Discussion in 'Options' started by DeltaSpread, Jul 1, 2011.

  1. I am long 7000 shares of Eastman Kodak stock
    I am short 70 call contracts $4 strike July expiration
    I am long 70 put contracts $3.50 strike July expiration

    The position above cost me a total net debit of $3.70

    Yesterday Eastman Kodak stock was basically pinned in a tight trading range of 6 cents or so. The at the money calls and puts both started ramping with IV in the last 30 minutes. Calls and Puts went up significantly. I am sure this morning they will collapse a bit now that "the" news came out last night.

    ((Some of you may know there is a huge ongoing intellectual property suit with Eastman Kodak against Apple & Research In Motion. Although yesterday appears to be a setback in the street's view, the stock price tanked AH because the IP decision got pushed back til August 20th, it looks like according to some blogs I quickly skimmed, Apple did in fact violate one of the patents. I have to do my own DD this AM))

    Anyways, would appreciate any input on my options here.

    I know I could just let this spread ride for another two weeks, my effective cost basis would be as if I bought the shares for $3.70 if the stock price ends up between $3.50 and $4.00, both my short calls and long puts would expire worthless. Either dump the stock then or put on another spread for August.

    I could cover my calls today and sell my puts as well, both would be for a significant profit. And do something for August, but obviously premiums would not be in my favor based on price action this AM.
  2. It's equivalent to a vertical so the only concern is direction.

    With EK dropping, you have a "significant" gain on your options but a more significant loss on your stock. That's how collars work.

    IV change is fairly irrelevant because the extra bump you receive for the sold calls is lost on the puts you buy. Receive more, pay more. Receive less, pay less.

    There are games to be played with taking profit on the options but the success of that depends on getting a bounce and not ongoing drop.
  3. I kind of was realizing that after I typed the thread; vertical; meaning there is nothing I can do now really other than watch the direction of the stock price. At least my loss is capped at .20.

    What is surprising though is that the loss on my stock position and the gain on the two option positions are getting more close to that .20 loss area than I would have thought for being two weeks out.

    The reason why I mentioned IV, was because I have been tracking these options for weeks now.

    The last couple days I was tempted to sell some of the July $3 strike puts. The stock price had been in the $3.68 range. The bid on the July $3 puts in the .16 range.

    Well you know where this is going, this morning, the stock price craters from $3.65ish to $3.05ish and yet those puts are now ONLY bid/asking .07 by .08. I could have doubled my money had I just sold the puts naked, instead of being trapped in this three way position now.

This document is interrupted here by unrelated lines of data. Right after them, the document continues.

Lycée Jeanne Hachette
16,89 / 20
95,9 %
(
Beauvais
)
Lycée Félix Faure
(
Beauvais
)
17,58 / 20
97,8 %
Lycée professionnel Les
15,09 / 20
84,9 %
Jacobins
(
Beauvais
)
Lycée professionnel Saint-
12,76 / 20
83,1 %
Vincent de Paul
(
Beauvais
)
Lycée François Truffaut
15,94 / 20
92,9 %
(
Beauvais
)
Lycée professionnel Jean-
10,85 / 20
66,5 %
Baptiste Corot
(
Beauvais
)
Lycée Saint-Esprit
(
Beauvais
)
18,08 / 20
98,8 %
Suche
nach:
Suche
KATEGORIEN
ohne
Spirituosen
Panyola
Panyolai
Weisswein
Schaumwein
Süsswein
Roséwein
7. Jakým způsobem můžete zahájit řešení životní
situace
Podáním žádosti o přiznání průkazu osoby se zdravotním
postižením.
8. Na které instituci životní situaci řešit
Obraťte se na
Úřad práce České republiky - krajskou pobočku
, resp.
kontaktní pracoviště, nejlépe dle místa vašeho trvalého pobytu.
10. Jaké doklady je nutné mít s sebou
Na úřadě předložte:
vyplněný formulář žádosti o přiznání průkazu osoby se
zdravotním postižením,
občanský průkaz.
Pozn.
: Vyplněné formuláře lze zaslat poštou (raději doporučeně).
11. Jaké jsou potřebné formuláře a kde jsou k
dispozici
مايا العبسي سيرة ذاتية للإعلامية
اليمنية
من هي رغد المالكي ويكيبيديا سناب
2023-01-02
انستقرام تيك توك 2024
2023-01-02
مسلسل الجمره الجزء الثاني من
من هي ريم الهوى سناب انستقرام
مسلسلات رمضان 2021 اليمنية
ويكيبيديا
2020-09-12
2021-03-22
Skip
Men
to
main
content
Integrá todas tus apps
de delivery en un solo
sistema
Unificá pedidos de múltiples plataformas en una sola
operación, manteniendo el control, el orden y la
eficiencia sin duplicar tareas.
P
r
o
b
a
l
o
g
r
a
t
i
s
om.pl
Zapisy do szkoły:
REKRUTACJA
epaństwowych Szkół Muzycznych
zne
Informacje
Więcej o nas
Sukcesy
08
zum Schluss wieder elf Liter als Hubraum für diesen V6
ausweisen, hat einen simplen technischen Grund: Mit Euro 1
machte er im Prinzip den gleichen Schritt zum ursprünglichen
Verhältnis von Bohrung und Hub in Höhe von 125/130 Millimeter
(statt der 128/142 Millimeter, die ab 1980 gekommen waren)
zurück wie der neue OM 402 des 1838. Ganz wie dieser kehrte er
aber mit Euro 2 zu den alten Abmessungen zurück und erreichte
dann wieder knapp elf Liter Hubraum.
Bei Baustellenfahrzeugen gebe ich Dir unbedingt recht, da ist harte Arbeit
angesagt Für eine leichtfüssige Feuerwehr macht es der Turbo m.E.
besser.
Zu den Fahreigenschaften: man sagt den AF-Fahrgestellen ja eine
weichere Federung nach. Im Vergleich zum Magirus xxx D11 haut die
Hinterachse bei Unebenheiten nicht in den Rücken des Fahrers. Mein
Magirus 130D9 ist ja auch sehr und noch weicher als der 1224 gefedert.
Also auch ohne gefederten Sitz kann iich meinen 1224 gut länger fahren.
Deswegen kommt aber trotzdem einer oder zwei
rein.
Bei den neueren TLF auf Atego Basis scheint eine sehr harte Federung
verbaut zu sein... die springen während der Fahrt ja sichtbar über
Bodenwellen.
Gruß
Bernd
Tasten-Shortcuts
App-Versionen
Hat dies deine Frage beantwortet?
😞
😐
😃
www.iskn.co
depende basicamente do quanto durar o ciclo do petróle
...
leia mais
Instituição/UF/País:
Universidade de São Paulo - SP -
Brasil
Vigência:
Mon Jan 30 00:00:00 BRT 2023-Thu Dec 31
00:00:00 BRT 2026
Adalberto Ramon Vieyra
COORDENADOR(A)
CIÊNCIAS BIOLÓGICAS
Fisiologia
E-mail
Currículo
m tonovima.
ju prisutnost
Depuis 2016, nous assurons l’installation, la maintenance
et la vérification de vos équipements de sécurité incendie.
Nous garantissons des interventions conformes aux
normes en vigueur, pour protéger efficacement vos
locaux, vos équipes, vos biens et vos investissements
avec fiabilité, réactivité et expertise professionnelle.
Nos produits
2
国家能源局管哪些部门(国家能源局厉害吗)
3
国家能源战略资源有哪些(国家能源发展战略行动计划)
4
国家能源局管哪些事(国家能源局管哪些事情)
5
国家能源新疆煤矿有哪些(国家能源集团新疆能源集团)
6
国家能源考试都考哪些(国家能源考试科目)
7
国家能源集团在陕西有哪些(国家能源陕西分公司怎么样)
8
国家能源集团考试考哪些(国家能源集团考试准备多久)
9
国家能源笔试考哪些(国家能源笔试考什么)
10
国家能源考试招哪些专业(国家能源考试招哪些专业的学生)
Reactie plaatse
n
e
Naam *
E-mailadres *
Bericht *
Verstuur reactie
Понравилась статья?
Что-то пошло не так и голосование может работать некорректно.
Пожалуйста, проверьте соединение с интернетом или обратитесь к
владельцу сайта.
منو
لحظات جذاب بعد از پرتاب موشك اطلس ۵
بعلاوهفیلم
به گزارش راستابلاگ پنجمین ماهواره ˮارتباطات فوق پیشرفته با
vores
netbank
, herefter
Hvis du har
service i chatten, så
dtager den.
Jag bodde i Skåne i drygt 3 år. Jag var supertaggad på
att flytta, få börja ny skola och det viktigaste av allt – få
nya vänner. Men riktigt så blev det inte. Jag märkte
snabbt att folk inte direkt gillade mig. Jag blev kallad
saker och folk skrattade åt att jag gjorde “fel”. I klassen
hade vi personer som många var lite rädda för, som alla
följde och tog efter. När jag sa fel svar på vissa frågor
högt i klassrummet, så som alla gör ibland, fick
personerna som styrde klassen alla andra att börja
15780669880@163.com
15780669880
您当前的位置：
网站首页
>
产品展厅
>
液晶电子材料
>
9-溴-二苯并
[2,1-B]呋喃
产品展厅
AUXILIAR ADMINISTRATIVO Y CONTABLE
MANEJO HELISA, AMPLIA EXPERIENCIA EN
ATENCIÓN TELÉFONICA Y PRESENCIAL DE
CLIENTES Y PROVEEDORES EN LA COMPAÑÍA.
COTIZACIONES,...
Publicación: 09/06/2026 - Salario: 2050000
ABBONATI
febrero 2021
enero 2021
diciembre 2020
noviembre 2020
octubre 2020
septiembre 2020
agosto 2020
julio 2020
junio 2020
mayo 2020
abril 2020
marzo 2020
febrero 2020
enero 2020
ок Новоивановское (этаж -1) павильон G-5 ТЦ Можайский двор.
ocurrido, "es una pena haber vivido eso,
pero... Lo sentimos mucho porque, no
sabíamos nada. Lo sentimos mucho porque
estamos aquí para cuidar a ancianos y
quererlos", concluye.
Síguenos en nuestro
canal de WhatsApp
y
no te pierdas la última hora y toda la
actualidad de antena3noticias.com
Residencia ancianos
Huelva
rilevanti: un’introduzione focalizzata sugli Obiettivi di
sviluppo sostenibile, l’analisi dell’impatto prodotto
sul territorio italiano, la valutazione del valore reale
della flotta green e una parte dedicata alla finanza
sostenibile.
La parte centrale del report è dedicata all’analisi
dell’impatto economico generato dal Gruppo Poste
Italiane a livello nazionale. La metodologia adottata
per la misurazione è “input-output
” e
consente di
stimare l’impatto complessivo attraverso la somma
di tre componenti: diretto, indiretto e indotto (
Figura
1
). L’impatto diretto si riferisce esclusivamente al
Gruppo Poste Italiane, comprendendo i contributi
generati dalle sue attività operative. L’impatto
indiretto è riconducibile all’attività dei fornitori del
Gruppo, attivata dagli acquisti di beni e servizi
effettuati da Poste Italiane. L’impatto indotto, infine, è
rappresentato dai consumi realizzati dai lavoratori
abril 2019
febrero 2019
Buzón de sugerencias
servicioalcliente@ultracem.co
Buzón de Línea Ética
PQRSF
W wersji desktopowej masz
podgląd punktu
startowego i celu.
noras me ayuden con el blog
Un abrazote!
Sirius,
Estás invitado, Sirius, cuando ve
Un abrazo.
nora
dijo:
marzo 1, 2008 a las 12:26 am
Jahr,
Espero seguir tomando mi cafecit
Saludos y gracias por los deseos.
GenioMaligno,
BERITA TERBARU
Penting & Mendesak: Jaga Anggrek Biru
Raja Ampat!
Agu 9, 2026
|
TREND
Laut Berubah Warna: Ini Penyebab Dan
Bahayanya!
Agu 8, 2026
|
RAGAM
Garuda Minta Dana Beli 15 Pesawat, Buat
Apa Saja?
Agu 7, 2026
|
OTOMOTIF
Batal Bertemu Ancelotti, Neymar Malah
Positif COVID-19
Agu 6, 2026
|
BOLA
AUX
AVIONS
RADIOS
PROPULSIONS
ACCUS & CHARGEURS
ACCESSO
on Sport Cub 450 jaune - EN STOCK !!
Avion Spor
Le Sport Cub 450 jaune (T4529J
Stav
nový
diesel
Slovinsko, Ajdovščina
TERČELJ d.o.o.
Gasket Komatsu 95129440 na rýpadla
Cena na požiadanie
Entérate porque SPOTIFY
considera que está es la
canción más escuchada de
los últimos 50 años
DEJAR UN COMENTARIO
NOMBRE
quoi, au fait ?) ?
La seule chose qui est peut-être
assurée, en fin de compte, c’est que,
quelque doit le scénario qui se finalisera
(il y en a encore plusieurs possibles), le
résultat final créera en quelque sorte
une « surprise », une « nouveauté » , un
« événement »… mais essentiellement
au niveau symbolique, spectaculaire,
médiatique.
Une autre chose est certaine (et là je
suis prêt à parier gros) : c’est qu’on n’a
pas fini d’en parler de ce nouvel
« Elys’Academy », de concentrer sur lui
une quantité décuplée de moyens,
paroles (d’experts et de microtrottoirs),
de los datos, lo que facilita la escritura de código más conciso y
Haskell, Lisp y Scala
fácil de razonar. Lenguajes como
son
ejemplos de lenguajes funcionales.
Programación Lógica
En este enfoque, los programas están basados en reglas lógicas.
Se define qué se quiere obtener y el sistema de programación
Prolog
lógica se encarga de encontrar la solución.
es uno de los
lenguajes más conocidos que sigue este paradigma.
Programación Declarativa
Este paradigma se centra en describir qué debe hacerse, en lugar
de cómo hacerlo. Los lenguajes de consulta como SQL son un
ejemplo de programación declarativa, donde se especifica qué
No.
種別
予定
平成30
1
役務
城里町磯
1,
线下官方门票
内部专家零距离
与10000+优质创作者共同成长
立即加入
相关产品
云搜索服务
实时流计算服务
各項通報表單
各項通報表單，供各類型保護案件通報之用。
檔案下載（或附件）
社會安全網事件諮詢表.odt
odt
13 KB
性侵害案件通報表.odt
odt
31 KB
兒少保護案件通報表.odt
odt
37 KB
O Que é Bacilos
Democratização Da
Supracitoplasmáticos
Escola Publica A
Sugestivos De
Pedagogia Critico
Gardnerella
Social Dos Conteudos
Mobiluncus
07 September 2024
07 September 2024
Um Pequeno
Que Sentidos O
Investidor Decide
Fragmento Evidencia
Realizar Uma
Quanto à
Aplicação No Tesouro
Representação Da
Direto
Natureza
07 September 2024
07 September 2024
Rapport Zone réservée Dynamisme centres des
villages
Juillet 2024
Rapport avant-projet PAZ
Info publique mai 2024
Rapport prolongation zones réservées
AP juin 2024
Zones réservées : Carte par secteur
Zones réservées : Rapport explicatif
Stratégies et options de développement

    And I have now looked into this, it was ruled yesterday that there are in fact certain parts of the EK patent that Apple is violating. It was actually a win for Kodak. However the case is getting kicked back to a judge to look at a specific part that he ruled on 6 months ago. But it took EK over 2 hours to finally draft a press release. By then all the market saw was that a FINAL decision was not made and they took the price down in AH to $2.95 area. I am just going to stay put. I basically can ride this out for two more weeks and know exactly what my loss can/will be.